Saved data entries
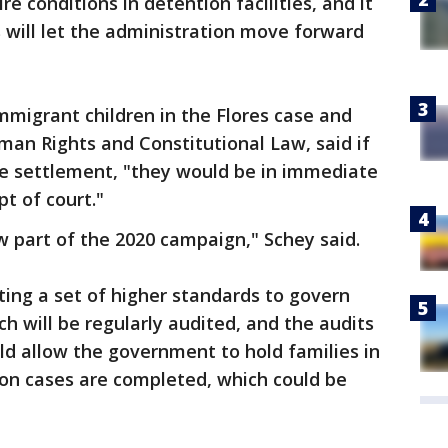
re conditions in detention facilities, and it
 will let the administration move forward
immigrant children in the Flores case and
man Rights and Constitutional Law, said if
he settlement, "they would be in immediate
t of court."
ow part of the 2020 campaign," Schey said.
ating a set of higher standards to govern
ch will be regularly audited, and the audits
ld allow the government to hold families in
ion cases are completed, which could be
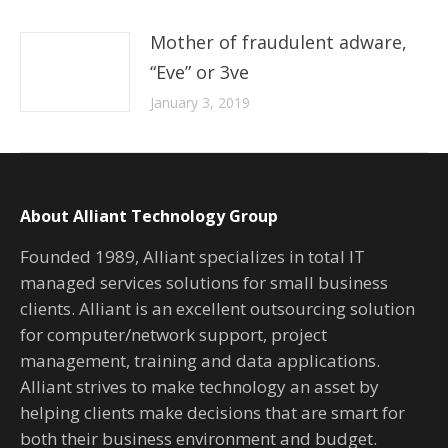
Mother of fraudulent adware,
“Eve” or 3ve
January 3, 2019
About Alliant Technology Group
Founded 1989, Alliant specializes in total IT
managed services solutions for small business
clients. Alliant is an excellent outsourcing solution
for computer/network support, project
management, training and data applications.
Alliant strives to make technology an asset by
helping clients make decisions that are smart for
both their business environment and budget.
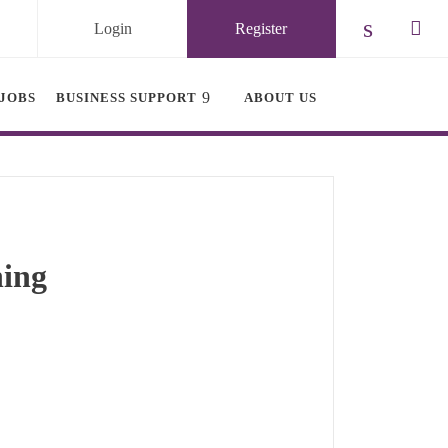
Login
Register
Check ou
Chec
JOBS
BUSINESS SUPPORT
ABOUT US
ning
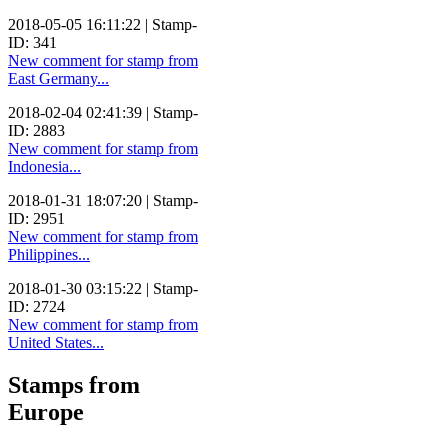
2018-05-05 16:11:22 | Stamp-
ID: 341
New comment for stamp from
East Germany...
2018-02-04 02:41:39 | Stamp-
ID: 2883
New comment for stamp from
Indonesia...
2018-01-31 18:07:20 | Stamp-
ID: 2951
New comment for stamp from
Philippines...
2018-01-30 03:15:22 | Stamp-
ID: 2724
New comment for stamp from
United States...
Stamps from
Europe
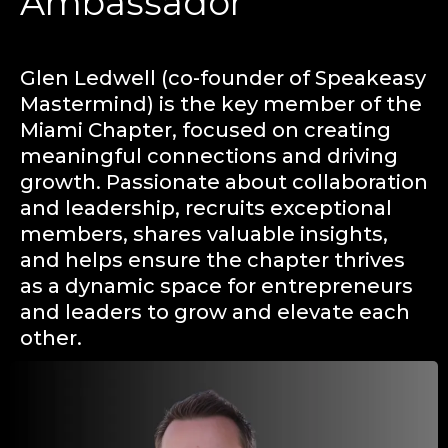
Ambassador
Glen Ledwell (co-founder of Speakeasy
Mastermind) is the key member of the
Miami Chapter, focused on creating
meaningful connections and driving
growth. Passionate about collaboration
and leadership, recruits exceptional
members, shares valuable insights,
and helps ensure the chapter thrives
as a dynamic space for entrepreneurs
and leaders to grow and elevate each
other.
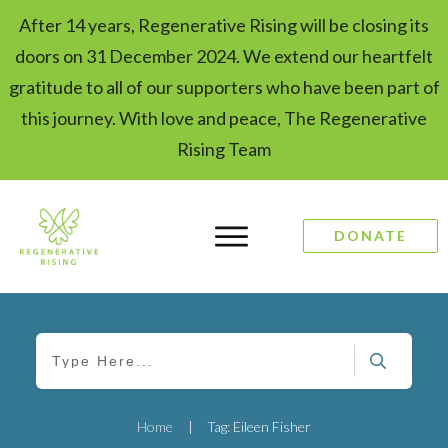
After 14 years, Regenerative Rising will be closing its
doors on 31 December 2024. We extend our heartfelt
gratitude to all of our supporters who have been part of
this journey. With love and peace, The Regenerative
Rising Team
DONATE
Home
|
Tag: Eileen Fisher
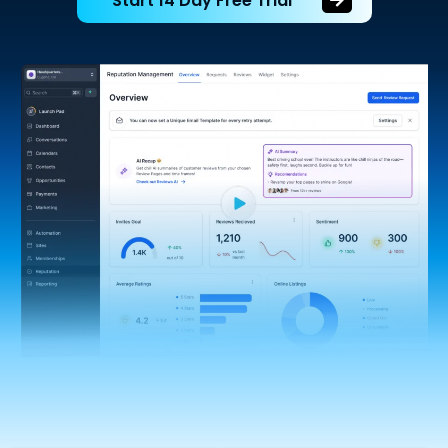
Start 14 Day Free Trial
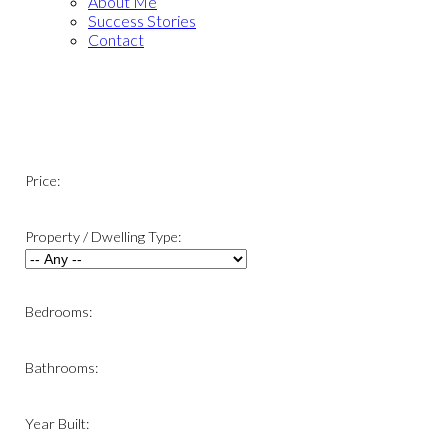
About Me
Success Stories
Contact
Price:
Property / Dwelling Type:
Bedrooms:
Bathrooms:
Year Built:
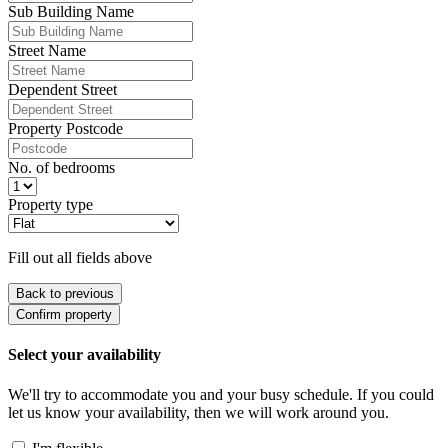
Sub Building Name
Street Name
Dependent Street
Property Postcode
No. of bedrooms
Property type
Fill out all fields above
Back to previous
Confirm property
Select your availability
We'll try to accommodate you and your busy schedule. If you could
let us know your availability, then we will work around you.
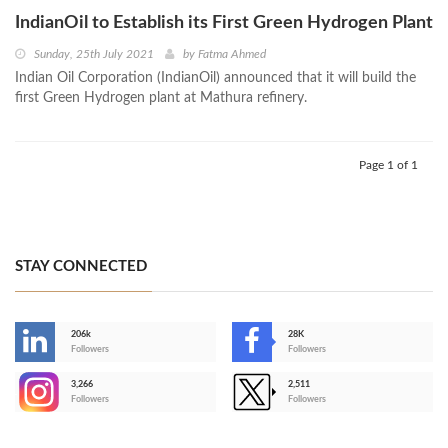
IndianOil to Establish its First Green Hydrogen Plant
Sunday, 25th July 2021
by
Fatma Ahmed
Indian Oil Corporation (IndianOil) announced that it will build the
first Green Hydrogen plant at Mathura refinery.
Page 1 of 1
STAY CONNECTED
206k
28K
-
Followers
Followers
3,266
2,511
-
Followers
Followers
>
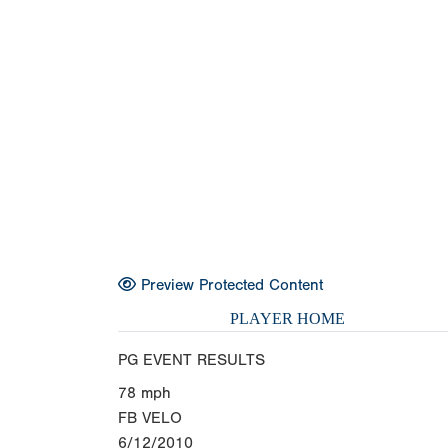
Preview Protected Content
PLAYER HOME
PG EVENT RESULTS
78
mph
FB VELO
6/12/2010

| DIRECTIONS FOR THIS TASK |
Only the line with "United States..." and those preceding it, back to the first line of the entries, should be repeated exactly, without pictures.

| TASK OUTPUT |
re conditions in detention facilities, and it
 will let the administration move forward
immigrant children in the Flores case and
man Rights and Constitutional Law, said if
he settlement, "they would be in immediate
t of court."
ow part of the 2020 campaign," Schey said.
ating a set of higher standards to govern
ch will be regularly audited, and the audits
ld allow the government to hold families in
ion cases are completed, which could be
Mother of fraudulent adware,
“Eve” or 3ve
January 3, 2019
About Alliant Technology Group
Founded 1989, Alliant specializes in total IT
managed services solutions for small business
clients. Alliant is an excellent outsourcing solution
for computer/network support, project
management, training and data applications.
Alliant strives to make technology an asset by
helping clients make decisions that are smart for
both their business environment and budget.
Login
Register
Check ou
Chec
JOBS
BUSINESS SUPPORT
ABOUT US
ning
2018-05-05 16:11:22 | Stamp-
ID: 341
New comment for stamp from
East Germany...
2018-02-04 02:41:39 | Stamp-
ID: 2883
New comment for stamp from
Indonesia...
2018-01-31 18:07:20 | Stamp-
ID: 2951
New comment for stamp from
Philippines...
2018-01-30 03:15:22 | Stamp-
ID: 2724
New comment for stamp from
United States...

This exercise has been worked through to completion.